Уже здесь, несомненно, вырисовывается мысль, к которой Энгельс приходит в конце «Введения»: идея о том, что исход решающей битвы между пролетариатом и буржуазией не может больше считаться определенным, как это было во время всех исторических революций прошлого, когда подавляемый класс, как правило, располагал также и материальными средствами накопления. Энгельс очень осторожен в оценке исторической ситуации, для которой в истории нет адекватных примеров. Ему вовсе не чужда идея устранения государственного аппарата с помощью самого же государственного аппарата – мысль, аналогичная воззрению, выражаемому сейчас отдельными европейскими коммунистическими партиями, которые стоят на позиции, идущей вразрез как с социал-демократической, так и с ленинской концепциями государства. И хотя он, конечно же, признает марксистское определение государства как машины для подавления одного класса другим, хотя он знает, что диктатура пролетариата не может быть осуществлена без государственных органов власти, для него защита законности и, следовательно, также буржуазных прав и свобод, которые нарушаются самим же господствующим классом, является не только тактическим элементом.
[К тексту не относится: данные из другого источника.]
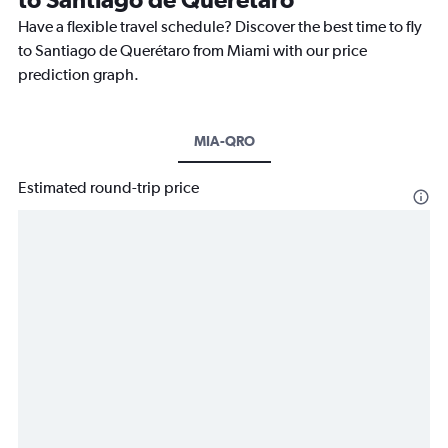
Have a flexible travel schedule? Discover the best time to fly
to Santiago de Querétaro from Miami with our price
prediction graph.
MIA-QRO
Estimated round-trip price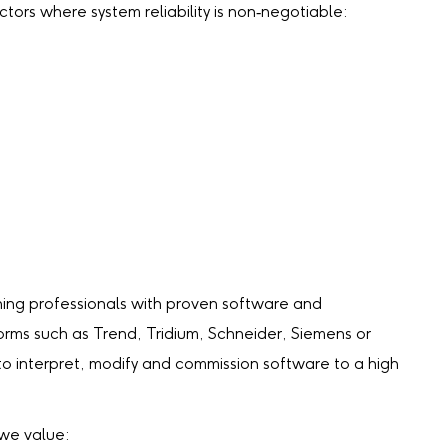
tors where system reliability is non‑negotiable:
ng professionals with proven software and
orms such as Trend, Tridium, Schneider, Siemens or
y to interpret, modify and commission software to a high
 we value: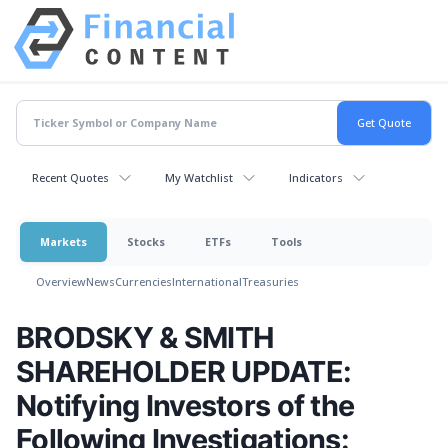
Recent Quotes
My Watchlist
Indicators
Markets
Stocks
ETFs
Tools
Overview
News
Currencies
International
Treasuries
BRODSKY & SMITH
SHAREHOLDER UPDATE:
Notifying Investors of the
Following Investigations: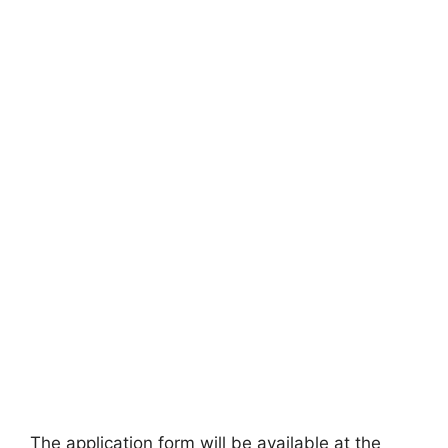
The application form will be available at the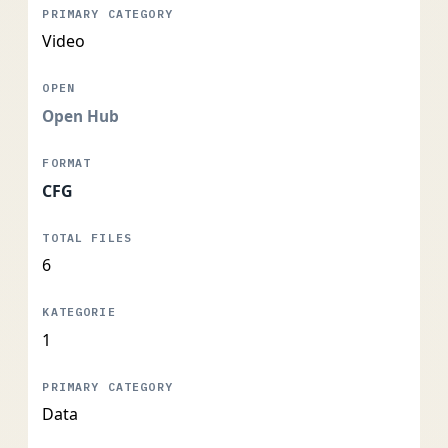
Video
Open Hub
CFG
6
1
Data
Уничтожение буржуазных институтов может произойти только через сами эти институты; если пролетариат будет вести себя по отношению к ним индифферентно, , то он не сможет использовать их противоречий в своих интересах, он не сможет использовать против них их собственную силу. Вовсе не из-за фетишизации парламентаризма и, конечно же, не из-за отказа от принципа насилия Энгельс подчеркивает важность выборов, – напротив, он ясно видит, как захват власти в развитом капиталистическом обществе нуждается в средствах, отличных от тех, которые требуются в стране, где может оказаться достаточным «поднести фитиль к пороховой бочке», чтобы революция победила. Что же касается результатов мирного пути к завоеванию власти с помощью парламентских институтов, то их может быть два: возможность численно определять собственную силу и – что может показаться парадоксальным каждому революционеру – более широкая легитимация пролетарского насилия путем защиты легальности.